Lesley and Mathieu Kelly knew they were opening themselves up to a backlash when they shared a candid video about mental health problems they’ve faced as a young farm family.
They spoke about the stress of farming, of Mathieu’s anxiety, of Lesley’s postpartum depression.
And they were right. They were bullied. People online mocked them, trolled them, called them “pretend farmers,” “crazy,” “weak.”
But then — well, then things started to change.
“From that time almost a year ago, I’ve seen a shift,” said Lesley Kelly, who farms near Watrous, Sask.
“There’s always going to be a small group that does it. But what I see now is people step up and say, ‘Hey, that’s not cool, and we’re not going to stand for it.’
“The support that I’ve seen happening is really inspiring.”
And that shift has been part of a greater movement in Canada’s agriculture industry to destigmatize mental illness — sparked in part by the Kellys’ video and the creation of the Do More Agriculture Foundation, a new non-profit organization that provides support and mental health resources to farmers.
“Before, it was all a little hush-hush — people didn’t talk about it,” said Kelly, who started the foundation with Kim Keller and Himanshu Singh, founders of software company Farm at Hand.
“Now, I see those conversations happening everywhere, whether it’s on social media, in the community, or at the kitchen table.
“It’s part of an everyday conversation now.”
Since its launch in January, the Do More Agriculture Foundation has gained momentum across the country by sharing farmer stories across social media and in the mainstream media to draw attention to the mental health challenges facing farm communities.

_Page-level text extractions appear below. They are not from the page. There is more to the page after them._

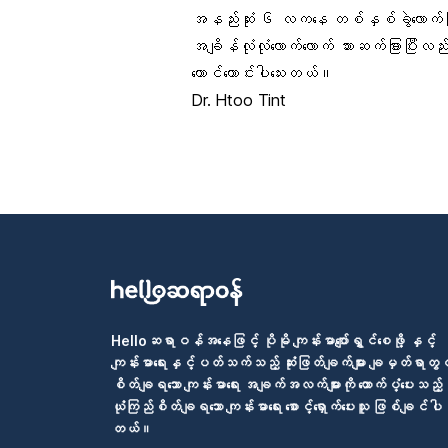
အနည်းဆုံး ၆ လကနေ တစ်နှစ်ခွဲလောက်
အချိန်လုံလုံလောက်လောက် သားဆက်ခြားပြီးလ
တောင်ကောင်းပါသေးတယ်။
Dr. Htoo Tint
Helloဆရာဝန်အနေဖြင့် ပိုမို ကျန်းမာပျော်ရွှင်စေဖို့ နှင့်
ကျန်းမာရေးနှင့်ပတ်သက်သည့် ဆုံးဖြတ်ချက်များ ချမှတ်ရာတွင
စိတ်ချရသော ကျန်းမာရေး အချက်အလက်များကို ထောက်ပံ့ပေးသည့်
ယုံကြည်စိတ်ချရသော ကျန်းမာရေး စောင့်ရှောက်ပေးသူ ဖြစ်ချင်ပါ
တယ်။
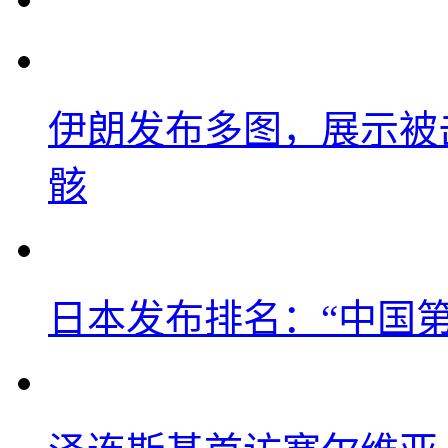
伊朗发布多图，展示被击
骸
日本发布排名：“中国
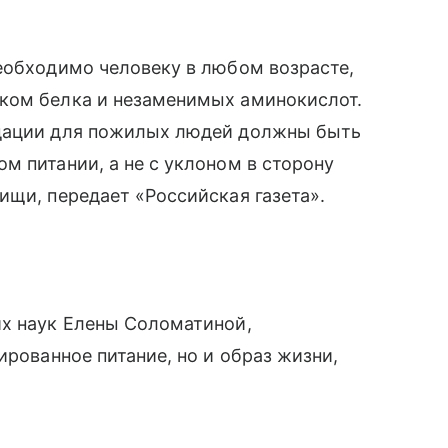
еобходимо человеку в любом возрасте,
ком белка и незаменимых аминокислот.
ндации для пожилых людей должны быть
м питании, а не с уклоном в сторону
ищи, передает «Российская газета».
их наук Елены Соломатиной,
ированное питание, но и образ жизни,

So far, the response has been “overwhelmingly positive.”
“When we launched, we didn’t think we would get the response that we did,” said Kelly. “But the reception that we got and the conversations that we’ve been seeing have been incredible. People are participating in the conversation, and that has been really, really positive.”

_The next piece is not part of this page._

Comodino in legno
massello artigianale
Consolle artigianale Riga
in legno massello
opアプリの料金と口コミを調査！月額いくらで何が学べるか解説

As they grow and their work continues, the Do More Agriculture team will be focusing their efforts on three key pillars: Creating awareness and capacity through education and training; building community by helping farmers connect and find resources; and supporting current and future research focusing on mental health in agriculture.

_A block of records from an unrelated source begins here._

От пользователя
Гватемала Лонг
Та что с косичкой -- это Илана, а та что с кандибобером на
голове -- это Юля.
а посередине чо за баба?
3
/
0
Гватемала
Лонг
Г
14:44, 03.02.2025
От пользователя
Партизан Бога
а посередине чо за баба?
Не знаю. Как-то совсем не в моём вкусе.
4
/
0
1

That work will be helped along by partner sponsorships — most notably Bayer, which recently donated $20,000 to the foundation. That and other funding will be used to support a “boots-on-the-ground approach” to helping farmers find the mental health resources they need, said Kelly.
“Our goal isn’t to create resources — it’s to bring the resources to agriculture,” she said, adding they couldn’t do that without this funding.
“Bayer is one of our many partners, and we’re super pumped they’ve come on board.”
The goal is to keep the conversation around mental health going, she said. One way for farmers to do that is by sharing their own stories publicly, lending a supportive voice to the discussion, or even just retweeting or liking posts on Twitter.
“My husband and I like to speak openly about it because we know, through our experience, that no one is alone and no one should feel alone,” said Kelly.
“But even if you have conversations at the kitchen table with your family, that’s OK, too. It doesn’t matter where you’re having those conversations, as long as you’re having them.”